We next examined the 3D morphology changes in the canal network in the cranial and caudal endplates across different ages. As observed in Fig. 5A, the canals were not visible in the endplate in young 15-day-old mice, but they could be detected in 4-month-old mice. In comparison to the cranial endplate, no canals were observed in the anterior region of the caudal endplate. This finding is likely due to the difference in mechanical force bearing between these two endplates. Based on morphology parameter calculations, the canals in the cranial endplate have a larger diameter and fraction in the anterior and posterior regions compared to those in the center region (anterior vs center region, P = 0.0012; posterior vs center region, P = 0.0024). The distribution of the canal connectivity was, however, the reverse in the cranial endplate, with greater connectivity in the center compared to the anterior and posterior regions (center vs anterior region, P = 0.001; center vs posterior region, P = 0.004). In the caudal canal, a higher canal diameter, fraction and connectivity were found in the posterior regions in comparison to the center and anterior regions (posterior vs center region, P = 0.007; posterior vs anterior region, P = 0.0056). After aging, the canal in the center of the cranial endplate and caudal endplate disappeared, indicating that the endplate was undergoing calcification, which is consistent with the corresponding representative histological image (Fig. 5B). The morphological parameters of the canals measured in both the cranial and caudal endplates were significantly decreased in 24-month-old mice compared to 4-month-old mice (Fig. 5C).
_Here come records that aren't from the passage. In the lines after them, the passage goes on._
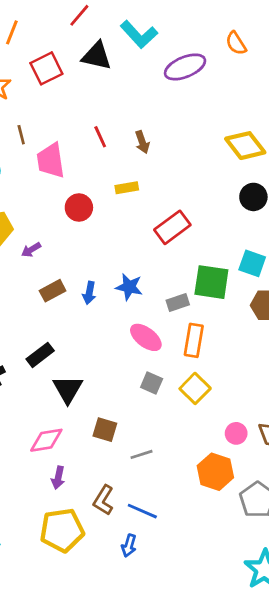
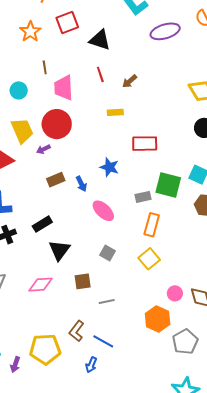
black triangle: (97, 56) -> (100, 40), moved
brown arrow: (142, 142) -> (130, 81), turned 63
red circle: (79, 207) -> (57, 124), moved, size x1.5
red rectangle: (172, 227) -> (145, 144), turned 30
blue star: (129, 287) -> (109, 167), moved
blue arrow: (89, 293) -> (81, 184), turned -42
pink ellipse: (146, 337) -> (103, 211), moved
gray square: (152, 383) -> (108, 253), moved
brown square: (105, 430) -> (83, 281), turned -30
purple arrow: (58, 478) -> (15, 365), moved

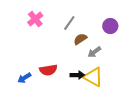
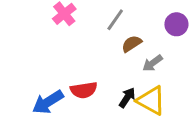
black arrow: (77, 75) -> (127, 98), turned -56
blue arrow: (24, 78) -> (48, 102), size x1.5

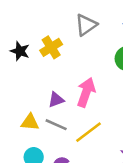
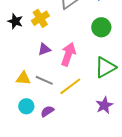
purple triangle: (56, 100) -> (44, 49), moved

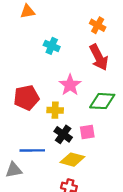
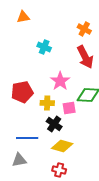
pink square: (87, 132) -> (69, 108), moved
gray triangle: (14, 170) -> (19, 160), moved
Figure 5: 3D digitalized map quantitative information of the canal network for various ages.
figure 5

(A) Lateral view of 3D image of the canal network in the endplate after aging obtained using PPCST with the cranial and caudal endplates separately displayed. The endplate was divided into three different regions, anterior, center and posterior. (B) Representative image of the corresponding histology sections of the cranial and caudal endplates for various ages. (C) Quantitative analysis of the morphological parameters in the cranial and caudal endplates in three regions after aging. Scale bar = 1 mm; A = anterior; C = center; P = posterior. Data are the means ± S.D., n = 8 mice in each group. In panel (B), a indicates a significant difference between the posterior region and the center region, and b indicates a significant difference between the posterior region and the anterior region (p < 0.05, determined by two-way repeated measures ANOVA with Bonferroni’s post hoc test).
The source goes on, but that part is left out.